Armin waved his hand, and the projectors spun out a set of light spells. Text formed, garbled at first, then sorting into the words:
Children infiltrated. Pinnacle. Buy identity. Liaison to follow.
“Told you we couldn’t trust the Special Branch,” muttered Boots.
“Who’s the liaison, sir?” asked Nilah, and Armin shook his head.
“No idea,” he replied. “That’s the only message I could get out of the crystal. Most of the rest of its contents had been zeroized several thousand times.”
Cordell patted down the sides of his hair and glanced at Boots’s ugly jacket. Nilah could swear the two were competing over something—maybe the world’s worst fashion show.
The captain stroked his chin. “But that ain’t the whole story.

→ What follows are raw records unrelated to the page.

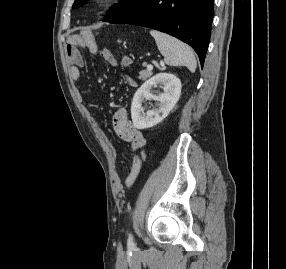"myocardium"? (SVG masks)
Segmentation results:
<instances>
[{
    "instance_id": "1",
    "label": "myocardium",
    "mask_w": 286,
    "mask_h": 269,
    "mask_svg": "<svg viewBox=\"0 0 286 269\" xmlns=\"http://www.w3.org/2000/svg\"><path fill=\"white\" fill-rule=\"evenodd\" d=\"M113 2H115V0H97V3L100 5H109Z\"/></svg>"
}]
</instances>
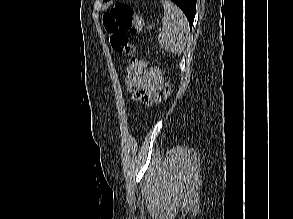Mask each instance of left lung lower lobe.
Returning <instances> with one entry per match:
<instances>
[{
	"label": "left lung lower lobe",
	"mask_w": 293,
	"mask_h": 219,
	"mask_svg": "<svg viewBox=\"0 0 293 219\" xmlns=\"http://www.w3.org/2000/svg\"><path fill=\"white\" fill-rule=\"evenodd\" d=\"M176 5H178L184 14L186 15L190 29L192 28V24L194 21L195 13H196V1L197 0H171Z\"/></svg>",
	"instance_id": "left-lung-lower-lobe-1"
}]
</instances>
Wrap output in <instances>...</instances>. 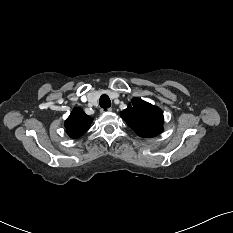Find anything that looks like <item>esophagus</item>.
Segmentation results:
<instances>
[{"mask_svg": "<svg viewBox=\"0 0 233 233\" xmlns=\"http://www.w3.org/2000/svg\"><path fill=\"white\" fill-rule=\"evenodd\" d=\"M112 111V108H103V109H101V112L102 113H109V112H111Z\"/></svg>", "mask_w": 233, "mask_h": 233, "instance_id": "1", "label": "esophagus"}]
</instances>
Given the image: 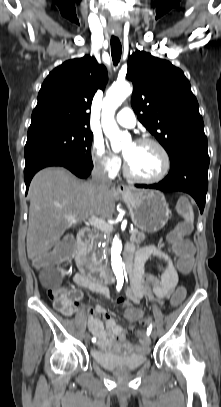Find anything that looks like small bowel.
<instances>
[{
    "label": "small bowel",
    "instance_id": "c3829d8e",
    "mask_svg": "<svg viewBox=\"0 0 221 407\" xmlns=\"http://www.w3.org/2000/svg\"><path fill=\"white\" fill-rule=\"evenodd\" d=\"M127 251L132 254L133 248L129 247ZM153 257L164 263V270L159 278L145 273V265L147 261ZM73 282L79 288L88 289L106 297L109 296V291L106 286L93 281L82 273H76L73 276ZM177 284L178 273L170 258L159 248L146 246L136 252L127 294L125 297L119 298L117 302L122 305L123 309L138 304L143 297H147L150 301L156 300L158 303L163 304L169 300L170 292L176 289ZM69 292L75 296L76 303L66 315H71L76 305L85 308L89 312L88 329L95 336L97 347L100 350L123 349L127 352L147 350L143 332L136 331L139 337V343L133 346L126 340V335L135 331L133 326H122L99 304L93 307L83 305L81 303L83 297L81 290L70 289ZM98 315L103 317L104 322Z\"/></svg>",
    "mask_w": 221,
    "mask_h": 407
}]
</instances>
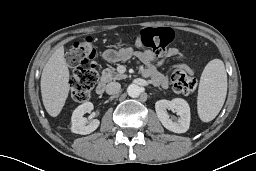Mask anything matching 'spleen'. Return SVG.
Segmentation results:
<instances>
[{
    "mask_svg": "<svg viewBox=\"0 0 256 171\" xmlns=\"http://www.w3.org/2000/svg\"><path fill=\"white\" fill-rule=\"evenodd\" d=\"M227 94V73L222 60L213 59L205 66L199 83L197 110L203 122L212 121L220 112Z\"/></svg>",
    "mask_w": 256,
    "mask_h": 171,
    "instance_id": "obj_1",
    "label": "spleen"
}]
</instances>
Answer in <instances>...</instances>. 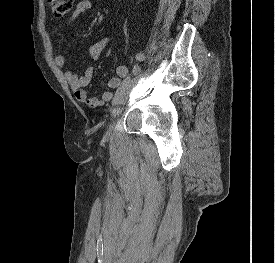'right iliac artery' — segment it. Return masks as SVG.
I'll list each match as a JSON object with an SVG mask.
<instances>
[{"mask_svg":"<svg viewBox=\"0 0 275 263\" xmlns=\"http://www.w3.org/2000/svg\"><path fill=\"white\" fill-rule=\"evenodd\" d=\"M136 59H137V61L141 62V61H143V60L145 59V56H144V54H142V53H138V54L136 55ZM130 80H131V76H127V77L125 78V80L123 81V84L121 85V87H119V88L117 89V92H116V94H115V97L118 96V95L122 92V90L130 83Z\"/></svg>","mask_w":275,"mask_h":263,"instance_id":"obj_1","label":"right iliac artery"}]
</instances>
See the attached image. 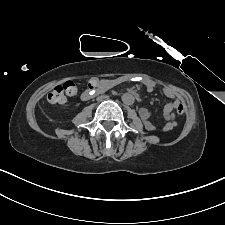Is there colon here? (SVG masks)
I'll list each match as a JSON object with an SVG mask.
<instances>
[{"mask_svg": "<svg viewBox=\"0 0 225 225\" xmlns=\"http://www.w3.org/2000/svg\"><path fill=\"white\" fill-rule=\"evenodd\" d=\"M100 81L98 78L93 81H89V85H97ZM105 84V83H104ZM80 90L79 85L73 81H67L61 85L56 86L53 91L48 95V101L50 103H63L66 99V96H75ZM176 112L178 114L184 113L183 104H179L176 107Z\"/></svg>", "mask_w": 225, "mask_h": 225, "instance_id": "colon-1", "label": "colon"}]
</instances>
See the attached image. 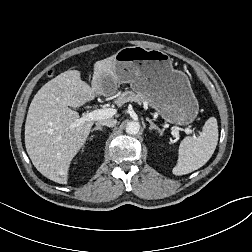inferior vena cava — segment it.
Listing matches in <instances>:
<instances>
[{
  "mask_svg": "<svg viewBox=\"0 0 252 252\" xmlns=\"http://www.w3.org/2000/svg\"><path fill=\"white\" fill-rule=\"evenodd\" d=\"M117 123L116 119L110 118V119H106V120H101L97 123V125L99 126H108V127H114Z\"/></svg>",
  "mask_w": 252,
  "mask_h": 252,
  "instance_id": "inferior-vena-cava-1",
  "label": "inferior vena cava"
}]
</instances>
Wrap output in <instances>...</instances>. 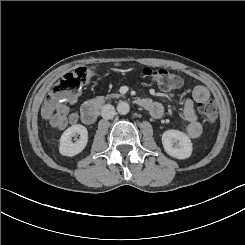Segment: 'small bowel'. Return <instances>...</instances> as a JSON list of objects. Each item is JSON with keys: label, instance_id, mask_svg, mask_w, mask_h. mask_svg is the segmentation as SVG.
<instances>
[{"label": "small bowel", "instance_id": "1", "mask_svg": "<svg viewBox=\"0 0 245 245\" xmlns=\"http://www.w3.org/2000/svg\"><path fill=\"white\" fill-rule=\"evenodd\" d=\"M209 99V91L206 87L198 85L193 89L192 97L187 98L182 104V117L185 120L184 130L191 138H197L202 133V126L198 120L195 103H201ZM75 101V97L64 101L57 107L56 113L51 117L50 124L59 130L68 125L77 123L78 114L70 110L69 104ZM151 115L159 118L163 115L164 107L159 102L152 101V107L148 109Z\"/></svg>", "mask_w": 245, "mask_h": 245}]
</instances>
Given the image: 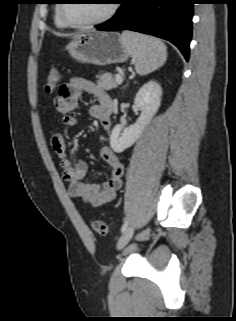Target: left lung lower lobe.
I'll use <instances>...</instances> for the list:
<instances>
[{"label":"left lung lower lobe","instance_id":"left-lung-lower-lobe-1","mask_svg":"<svg viewBox=\"0 0 236 321\" xmlns=\"http://www.w3.org/2000/svg\"><path fill=\"white\" fill-rule=\"evenodd\" d=\"M122 6L98 30H131L173 43L189 59L194 0H118Z\"/></svg>","mask_w":236,"mask_h":321}]
</instances>
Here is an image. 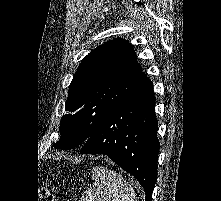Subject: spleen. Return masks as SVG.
<instances>
[{"instance_id": "obj_1", "label": "spleen", "mask_w": 221, "mask_h": 201, "mask_svg": "<svg viewBox=\"0 0 221 201\" xmlns=\"http://www.w3.org/2000/svg\"><path fill=\"white\" fill-rule=\"evenodd\" d=\"M92 179L93 185L84 191L80 201H136L132 186L111 169L94 167Z\"/></svg>"}]
</instances>
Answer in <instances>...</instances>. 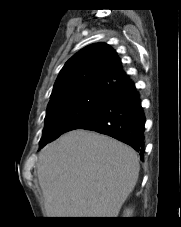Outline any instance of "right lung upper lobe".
Masks as SVG:
<instances>
[{"label": "right lung upper lobe", "mask_w": 181, "mask_h": 227, "mask_svg": "<svg viewBox=\"0 0 181 227\" xmlns=\"http://www.w3.org/2000/svg\"><path fill=\"white\" fill-rule=\"evenodd\" d=\"M125 73L116 52L107 44L96 43L81 49L61 69L50 102L73 94L112 89Z\"/></svg>", "instance_id": "obj_1"}]
</instances>
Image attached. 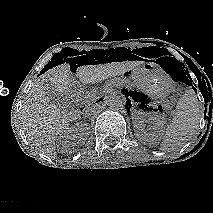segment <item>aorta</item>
<instances>
[{"instance_id":"762f6f07","label":"aorta","mask_w":213,"mask_h":213,"mask_svg":"<svg viewBox=\"0 0 213 213\" xmlns=\"http://www.w3.org/2000/svg\"><path fill=\"white\" fill-rule=\"evenodd\" d=\"M106 105L112 110H118L123 107V100L117 93H113L106 98Z\"/></svg>"}]
</instances>
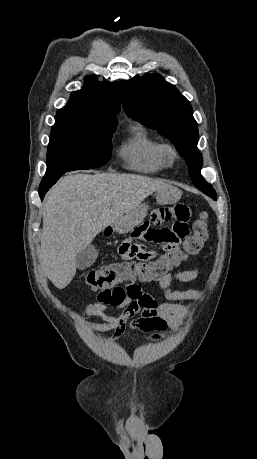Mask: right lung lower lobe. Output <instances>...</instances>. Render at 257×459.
Returning <instances> with one entry per match:
<instances>
[{
  "mask_svg": "<svg viewBox=\"0 0 257 459\" xmlns=\"http://www.w3.org/2000/svg\"><path fill=\"white\" fill-rule=\"evenodd\" d=\"M64 173H60V174H57V175H54V176H47L45 175L43 177V180L39 186V195H40V198L41 200H43L44 198V195L46 194V192L49 190V188L54 185L57 180L63 175Z\"/></svg>",
  "mask_w": 257,
  "mask_h": 459,
  "instance_id": "98d812e1",
  "label": "right lung lower lobe"
}]
</instances>
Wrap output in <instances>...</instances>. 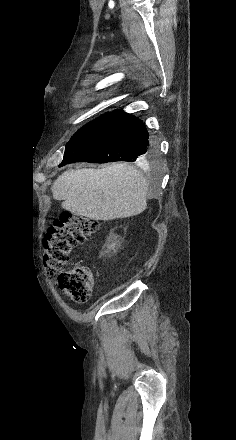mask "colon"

Mister Vandevere, you found something else?”
“Yes, sir,” said Armin. “All of Forscythe’s bank accounts were unsigned IGFs, but … one of them lined up with an account used by an arms dealer, active during the Famine War.”
 
; “This ugly cuss,” Cordell began as the lights in the mess came down, “is Maslin Durand, and he’s our next target in the Money Mill chain.”
The light of the text dispersed and formed anew, crafting something that looked like a human head for all the crew to see. Nilah didn’t have the words to describe the horrible visage that appeared; he looked as though half of his head had been blown off and chewed on by rats.
“God, he looks like a marpo threw up on another, uglier marpo,” said Orna.
“Not everyone wears their scars as well as you, Miss Sokol,” said Cordell.
Nilah thought of how she’d chosen her own scars, and a pang of sympathy came over her. Without thinking, she touched her cheek, then put her hand down when she caught the captain’s eye.
Cordell cleared his throat and gestured to Armin. “Thanks to Mister Vandevere, and a bit of extra access from the Taitutian Special Branch, we found a ton of anomalous bank activity around the same time Miss Brio was framed for Cyril Clowe’s murder. We believe there’s a good chance that Durand was selling weapons and laundering money for the Gods of the Harrow. His transactions line up precisely with the locations and dates that Mother popped up and …” He paused a moment to chew on the sentence. “It’s highly likely that he contributed materiel for her battlegroup and arranged transport for her.”
“That means he helped kill Didier,” said Boots. “And almost killed us.”
“Do we have to call them the ‘Gods of the Harrow’?” asked Nilah. “It sounds so dreadfully complimentary.”
“They have godlike power, and there’s not a word awful enough to describe them,” said Cordell. “Besides, it’s going to make it that much sweeter when we kill their sorry asses.”